__Requirement__. Up to and including the line with "Subastas de Instalaciones en Palencia", copy the records below exactly from their first line.

──────────

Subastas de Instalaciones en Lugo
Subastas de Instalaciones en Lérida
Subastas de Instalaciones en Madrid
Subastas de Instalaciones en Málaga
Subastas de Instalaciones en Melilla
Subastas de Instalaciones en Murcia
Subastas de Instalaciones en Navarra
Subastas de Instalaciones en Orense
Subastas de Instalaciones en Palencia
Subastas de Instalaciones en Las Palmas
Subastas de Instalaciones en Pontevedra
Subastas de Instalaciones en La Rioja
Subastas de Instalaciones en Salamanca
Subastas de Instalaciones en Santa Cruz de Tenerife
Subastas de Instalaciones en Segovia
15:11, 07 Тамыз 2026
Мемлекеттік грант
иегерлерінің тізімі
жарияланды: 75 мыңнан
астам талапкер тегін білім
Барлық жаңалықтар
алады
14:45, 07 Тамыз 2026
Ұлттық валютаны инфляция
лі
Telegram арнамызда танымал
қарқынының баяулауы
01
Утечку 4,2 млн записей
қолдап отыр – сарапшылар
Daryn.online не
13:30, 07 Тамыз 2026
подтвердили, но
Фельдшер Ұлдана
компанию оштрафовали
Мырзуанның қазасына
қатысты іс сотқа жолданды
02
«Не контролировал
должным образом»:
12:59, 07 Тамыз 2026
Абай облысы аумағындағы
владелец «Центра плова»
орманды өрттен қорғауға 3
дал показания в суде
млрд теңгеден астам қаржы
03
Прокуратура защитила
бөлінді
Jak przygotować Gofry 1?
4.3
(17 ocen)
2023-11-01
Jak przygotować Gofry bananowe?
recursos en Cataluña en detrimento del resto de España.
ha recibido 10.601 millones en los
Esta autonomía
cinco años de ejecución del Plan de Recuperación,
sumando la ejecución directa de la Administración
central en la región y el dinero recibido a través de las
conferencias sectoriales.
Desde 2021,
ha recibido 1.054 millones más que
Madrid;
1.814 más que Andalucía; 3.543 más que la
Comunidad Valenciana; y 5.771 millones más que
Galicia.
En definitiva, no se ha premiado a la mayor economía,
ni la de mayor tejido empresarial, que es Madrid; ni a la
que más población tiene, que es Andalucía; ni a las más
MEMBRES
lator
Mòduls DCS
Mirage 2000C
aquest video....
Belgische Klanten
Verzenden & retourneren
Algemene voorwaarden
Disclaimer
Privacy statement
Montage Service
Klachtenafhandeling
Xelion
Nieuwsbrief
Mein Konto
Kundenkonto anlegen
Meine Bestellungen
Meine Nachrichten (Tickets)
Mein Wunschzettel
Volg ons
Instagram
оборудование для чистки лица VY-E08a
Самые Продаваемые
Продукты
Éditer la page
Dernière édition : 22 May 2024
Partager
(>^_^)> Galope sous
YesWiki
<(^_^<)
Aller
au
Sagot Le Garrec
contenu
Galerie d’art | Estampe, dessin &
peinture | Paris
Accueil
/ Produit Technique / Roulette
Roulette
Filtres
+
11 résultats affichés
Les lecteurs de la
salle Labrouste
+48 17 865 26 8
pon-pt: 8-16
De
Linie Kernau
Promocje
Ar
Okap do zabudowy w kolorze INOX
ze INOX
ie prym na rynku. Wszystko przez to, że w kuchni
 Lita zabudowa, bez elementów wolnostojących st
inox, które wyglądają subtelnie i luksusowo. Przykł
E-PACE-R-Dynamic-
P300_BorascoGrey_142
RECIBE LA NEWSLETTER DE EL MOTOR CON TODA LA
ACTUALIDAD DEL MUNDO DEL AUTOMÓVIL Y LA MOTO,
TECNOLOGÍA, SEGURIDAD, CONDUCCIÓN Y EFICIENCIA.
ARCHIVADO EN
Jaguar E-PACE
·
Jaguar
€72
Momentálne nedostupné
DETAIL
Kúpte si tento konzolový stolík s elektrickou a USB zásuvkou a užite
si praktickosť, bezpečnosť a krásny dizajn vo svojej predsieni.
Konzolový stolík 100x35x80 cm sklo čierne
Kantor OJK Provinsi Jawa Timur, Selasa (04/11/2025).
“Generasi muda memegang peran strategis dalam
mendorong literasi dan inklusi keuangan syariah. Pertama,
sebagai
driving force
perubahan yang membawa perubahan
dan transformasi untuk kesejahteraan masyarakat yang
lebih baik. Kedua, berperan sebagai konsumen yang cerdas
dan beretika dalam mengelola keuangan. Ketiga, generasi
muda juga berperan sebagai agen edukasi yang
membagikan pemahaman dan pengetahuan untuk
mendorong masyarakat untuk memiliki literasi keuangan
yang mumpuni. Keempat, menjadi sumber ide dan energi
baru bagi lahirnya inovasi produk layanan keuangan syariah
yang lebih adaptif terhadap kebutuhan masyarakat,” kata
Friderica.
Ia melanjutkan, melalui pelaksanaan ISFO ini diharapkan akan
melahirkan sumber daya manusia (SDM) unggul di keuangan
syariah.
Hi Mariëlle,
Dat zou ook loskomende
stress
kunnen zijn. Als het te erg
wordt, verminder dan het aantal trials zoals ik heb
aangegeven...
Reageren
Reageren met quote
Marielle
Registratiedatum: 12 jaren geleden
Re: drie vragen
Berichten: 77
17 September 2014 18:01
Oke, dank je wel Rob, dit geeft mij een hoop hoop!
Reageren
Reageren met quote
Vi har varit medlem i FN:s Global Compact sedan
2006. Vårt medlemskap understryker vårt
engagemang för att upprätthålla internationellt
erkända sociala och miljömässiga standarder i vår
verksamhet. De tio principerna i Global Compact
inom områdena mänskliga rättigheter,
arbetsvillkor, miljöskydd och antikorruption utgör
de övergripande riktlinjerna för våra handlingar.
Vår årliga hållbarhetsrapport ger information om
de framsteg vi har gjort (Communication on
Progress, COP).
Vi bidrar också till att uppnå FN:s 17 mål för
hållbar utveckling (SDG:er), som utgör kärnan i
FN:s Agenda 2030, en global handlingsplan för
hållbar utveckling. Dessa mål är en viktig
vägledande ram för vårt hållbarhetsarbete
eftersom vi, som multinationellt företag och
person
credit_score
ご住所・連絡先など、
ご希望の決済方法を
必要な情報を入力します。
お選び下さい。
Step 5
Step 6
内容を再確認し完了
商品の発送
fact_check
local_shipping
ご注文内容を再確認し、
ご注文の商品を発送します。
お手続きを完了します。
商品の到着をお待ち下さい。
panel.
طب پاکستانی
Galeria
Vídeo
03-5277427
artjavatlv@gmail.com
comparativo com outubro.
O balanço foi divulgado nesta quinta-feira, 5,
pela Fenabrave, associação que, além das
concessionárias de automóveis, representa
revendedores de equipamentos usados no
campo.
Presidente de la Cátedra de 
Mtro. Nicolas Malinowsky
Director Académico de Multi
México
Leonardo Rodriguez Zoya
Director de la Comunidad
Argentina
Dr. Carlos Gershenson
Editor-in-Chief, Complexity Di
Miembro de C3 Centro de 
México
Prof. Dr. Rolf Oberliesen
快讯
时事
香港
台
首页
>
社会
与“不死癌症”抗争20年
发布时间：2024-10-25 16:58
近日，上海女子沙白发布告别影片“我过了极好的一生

──────────

__Result of the exercise__.
Subastas de Instalaciones en Lugo
Subastas de Instalaciones en Lérida
Subastas de Instalaciones en Madrid
Subastas de Instalaciones en Málaga
Subastas de Instalaciones en Melilla
Subastas de Instalaciones en Murcia
Subastas de Instalaciones en Navarra
Subastas de Instalaciones en Orense
Subastas de Instalaciones en Palencia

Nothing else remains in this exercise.